The paper, titled "Climate Change, Resilience, and Fairness: How Nonstructural Adaptation Can Protect and Empower Socially Vulnerable Communities on the Gulf Coast," which was commissioned by Oxfam America, will be presented tomorrow in New Orleans at a climate adaptation conference that aims to look at risk reduction strategies for Louisiana coastal areas as the state implements a coastal ecosystem restoration plan.

Most importantly, as policymakers build levees or consider programs to lift homes higher above ground — or as they consider even moving communities outright — they need to consider how such strategies are designed so that they ensure the people and the places they’re meant to protect have a say in their design and implementation.
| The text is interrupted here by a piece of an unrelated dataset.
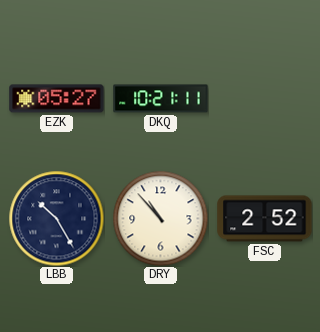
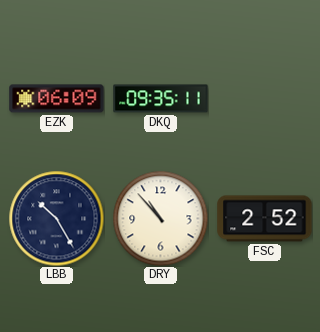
EZK: 05:27 -> 06:09
DKQ: 10:21 -> 09:35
"If you had a healthy bank account and your house floods and you’re insured, then it’s easier for you to recover in a lot of ways than somebody who lost their home and as a consequence lost their car and their job and all these other things at the same time," Verchick said. "One of the things that we’re finding — and this is actually an economic argument — is that sometimes it might be cheaper to address the social vulnerability issues because you can reduce risk either way, by reducing social vulnerability or by reducing the geographic vulnerability.

"Southern Louisiana is one of the places in the country that has very high marks on both of those," he said. "Our point is you have to address both of those — you can’t just address one and not the other."

La., a laboratory for the nation

The paper looks at communities in Cedar Rapids, Iowa, following 2008 floods, as well as coastal New York and New Jersey to see how they considered the threats they faced from sea-level rise or repeated flooding after Superstorm Sandy.

Many Louisiana communities may want to consider less expensive non-structural climate adaptation strategies that can go a long way toward protecting people and natural areas from climate change impacts, said Yee Huang, lead author of the paper.

Those include specific measures like identifying areas at highest risk from flooding, high winds and other damage. Other approaches, which can help address both social and geographic vulnerabilities, include more thorough pre-disaster planning, updated zoning and floodplain ordinances and regulations, and flood-proofing or elevating homes.

Louisiana is home to what are considered the first U.S. "climate refugees," people who are relocating because their homes are threatened by rising sea levels. The Department of Housing and Urban Development this year awarded $48 million to the Biloxi-Chitimacha-Choctaw tribe of Isle de Jean Charles, La., to relocate to higher ground.

The paper’s authors suggest that vulnerable communities be involved in planning that integrates nongovernmental, community and grass-roots organizations in climate change adaptation strategies. They would also like to see grants that sufficiently cover the cost of flood-proofing and elevating homes and other resilience efforts. Local communities at high risk of inundation and destruction must be able to collaboratively and cooperatively design adaptation programs, including any voluntary buyout programs, the paper’s authors say.

What they’re doing in Louisiana will be watched by other communities grappling with similar problems, Verchick said. The water is just rising faster in Louisiana.

"We see this as the lab," he said. "This coastal restoration plan is by far the largest ecological restoration plan probably in the history of the United States. These communities here, what they do, it’s not only going to affect their own lives and progeny, but it’s going to affect what other communities do around the country. Because this is where these ideas are being invented and tried out. Right down here."